Кружки для открытых гомосексуалов
С трудом можно представить, где гомосексуалы чувствовали себя в безопасности. Некоторые из них могли формировать кружки, участникам которых можно было не прятаться друг от друга. Достоверно такие кружки известны по Москве и Ленинграду застойных времен и беларуским городам (например, Гомелю) 1990-х годов. В других «богемных» средах (открытых) гомосексуалов могли «терпеть», хотя и недолюбливать. Вот, например, иллюстрация из написанного в 1984 году рассказа Александра Романова «Женщина без имени»: «В этот день — как и всегда — у меня были гости. Впрочем, сегодня их было особенно много. […] Третьим был Женька, суперинтеллектуал с супернаклонностями — философ по образованию и гомосексуалист по привязанностям. Я терпеть не могу «голубых» ребят, но перед философами робею: оне ведь читали Гегеля, которого я могу только почитать. Впрочем, «голубые» наклонности Женьки у меня на квартире не проявляются. Он достаточно умен, чтобы понять: ни я, ни мои друзья в эти игры не играют».

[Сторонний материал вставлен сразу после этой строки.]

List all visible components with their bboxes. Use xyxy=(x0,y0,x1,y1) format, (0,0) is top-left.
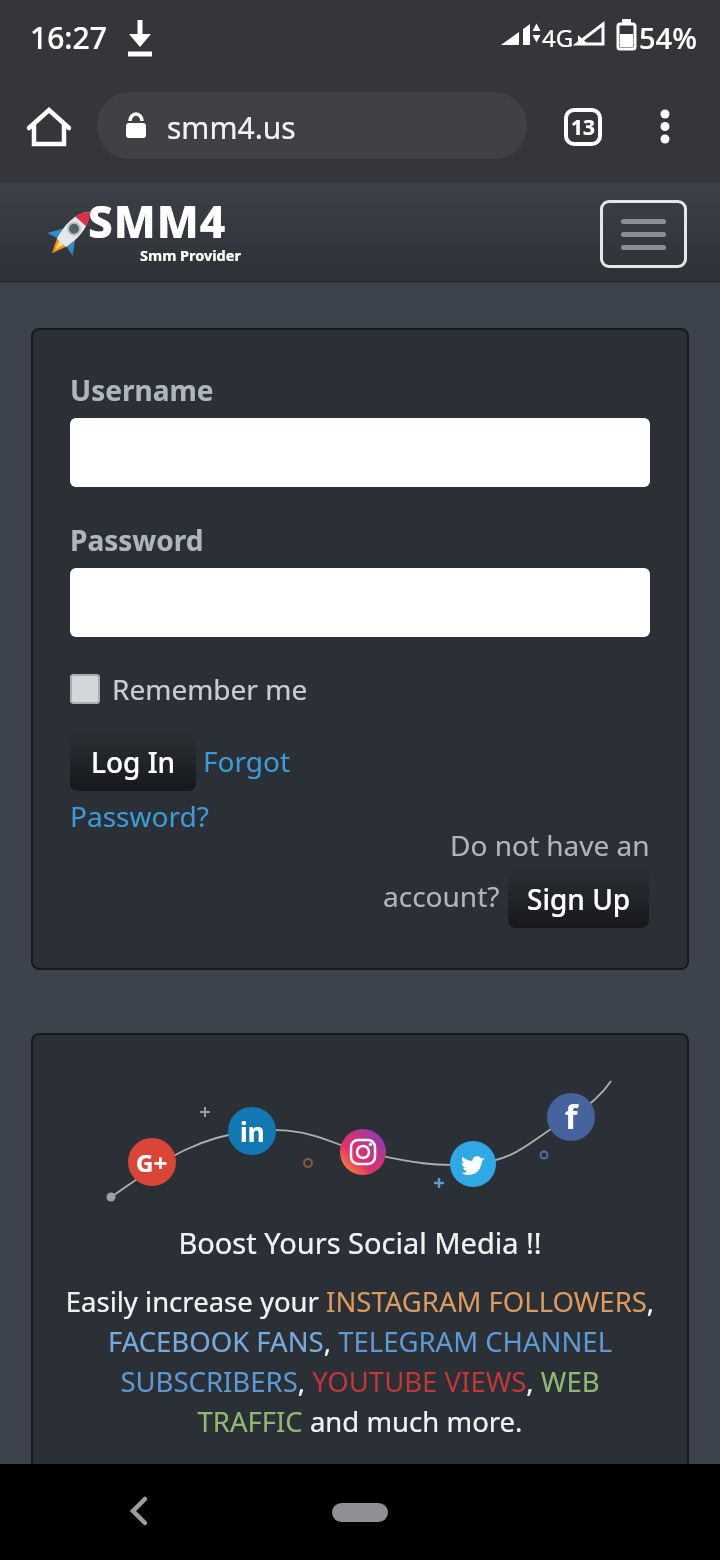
staticText: Smm Provider xyxy=(140,245,241,265)
staticText: smm4.us xyxy=(167,107,296,148)
staticText: 4G xyxy=(542,21,574,54)
button[interactable]: Password? xyxy=(70,797,209,835)
staticText: Easily increase your INSTAGRAM FOLLOWERS… xyxy=(31,1283,689,1320)
staticText: SMM4 xyxy=(88,191,227,251)
button[interactable] xyxy=(655,107,675,147)
staticText: in xyxy=(240,1114,265,1149)
staticText: 16:27 xyxy=(30,17,107,58)
button[interactable] xyxy=(25,103,73,151)
staticText: Do not have an xyxy=(450,826,650,864)
button[interactable] xyxy=(600,200,687,268)
button[interactable] xyxy=(120,1491,160,1531)
staticText: SUBSCRIBERS, YOUTUBE VIEWS, WEB xyxy=(31,1363,689,1400)
staticText: 54% xyxy=(639,18,697,57)
staticText: Sign Up xyxy=(527,880,631,918)
staticText: Log In xyxy=(91,743,176,781)
button[interactable]: Sign Up xyxy=(508,869,649,928)
staticText: account? xyxy=(383,877,500,915)
staticText: FACEBOOK FANS, TELEGRAM CHANNEL xyxy=(31,1323,689,1360)
button[interactable]: Remember me xyxy=(70,670,308,708)
button[interactable] xyxy=(332,1503,388,1522)
staticText: TRAFFIC and much more. xyxy=(31,1403,689,1440)
button[interactable]: smm4.us xyxy=(97,92,527,159)
staticText: Remember me xyxy=(112,670,308,708)
staticText: Username xyxy=(70,371,214,409)
staticText: 13 xyxy=(571,113,596,142)
staticText: Password xyxy=(70,521,204,559)
button[interactable] xyxy=(70,418,650,487)
staticText: G+ xyxy=(136,1146,168,1179)
button[interactable]: Forgot xyxy=(203,742,291,780)
button[interactable] xyxy=(70,568,650,637)
button[interactable]: Log In xyxy=(70,733,196,791)
staticText: Boost Yours Social Media !! xyxy=(31,1223,689,1262)
button[interactable]: 13 xyxy=(564,108,602,146)
staticText: f xyxy=(565,1095,578,1139)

Кружок Александра Романова существовал не только в рассказах, но и в реальности, в Гродно, а прообразом Женьки был Евгений Рубан (1941-1997), гродненский шахматист, выпускник философского факультета Ленинградского университета, вице-чемпион БССР 1964 года и чемпион Ленинграда 1966 года. Голландский гроссмейстер, бывший ленинградец Геннадий Сосонко утверждает, что Евгений Рубан был лишен звания мастера СССР по шахматам из-за того, что был осужден. А осужден он был будто бы за однополый секс в публичном месте. Правда, по статье «хулиганство», а не «мужеложество». Как пишет Сосонко, отсидка сломала жизнь Евгения Рубана. Клеймо «уголовника», да ещё и «мужеложца», закрыло ему путь в аспирантуру. А когда Рубан в 1975 году победил в чемпионате БССР по шахматам, то чемпионом был объявлен занявший второе место Владимир Веремейчик – Рубан выступал «вне конкурса».

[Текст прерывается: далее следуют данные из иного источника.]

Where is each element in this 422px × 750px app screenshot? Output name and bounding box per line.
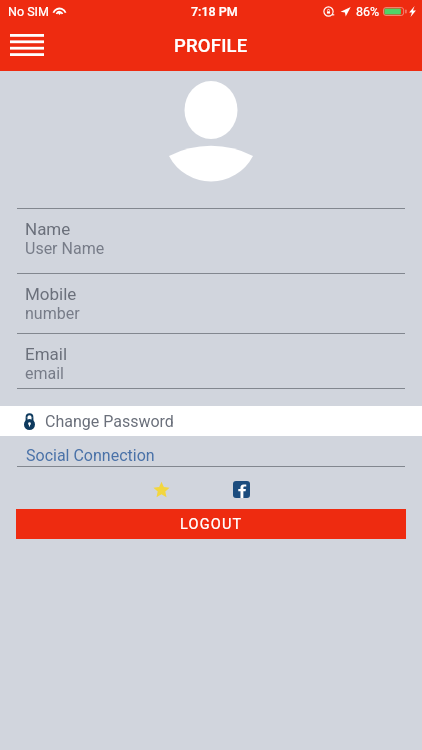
- button[interactable]: LOGOUT: [16, 509, 406, 539]
- staticText: email: [25, 364, 64, 383]
- staticText: 86%: [356, 4, 380, 19]
- staticText: Email: [25, 344, 68, 364]
- staticText: Mobile: [25, 284, 77, 304]
- button[interactable]: Connect with Facebook: [226, 474, 256, 504]
- staticText: 7:18 PM: [191, 4, 238, 19]
- staticText: LOGOUT: [180, 516, 243, 533]
- button[interactable]: Connect with favourites: [146, 474, 176, 504]
- staticText: PROFILE: [174, 35, 248, 57]
- staticText: Change Password: [45, 412, 174, 431]
- button[interactable]: Open navigation menu: [5, 25, 49, 65]
- staticText: User Name: [25, 239, 105, 258]
- staticText: Name: [25, 219, 71, 239]
- staticText: Social Connection: [26, 446, 155, 465]
- button[interactable]: Change Password: [0, 406, 422, 436]
- staticText: No SIM: [8, 4, 49, 19]
- staticText: number: [25, 304, 80, 323]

Гомосоциальность мыслителя Кима Хадеева
Вероятно, более доброжелательным к гомосексуальным людям, как и разным другим людям, не укладывавшимся в позднесоветскую нормативность, был минский кружок Кима Хадеева. Ким Хадеев (1929-2001) был ярким представителем богемы. Как и упомянутый выше Александр Романов, Ким Хадеев отсидел срок за критические высказывания о государственном строе. Не имея никакого официального признания (а часто даже не имея официального места работы), он имел большой авторитет в кругах минской интеллигенции. Энциклопедически образованный, зарабатывал Ким Хадеев тем, что писал на заказ кандидатские и даже докторские диссертации по разным отраслям гуманитарных наук. В его квартире всегда были гости, ведшие интеллектуальные беседы с хозяином или без него, а через кружок Хадеева прошли многие видные деятели культуры Беларуси. Например, Владимир Рудов, Николай Захаренко, Дмитрий Строцев, Юлия Чернявская.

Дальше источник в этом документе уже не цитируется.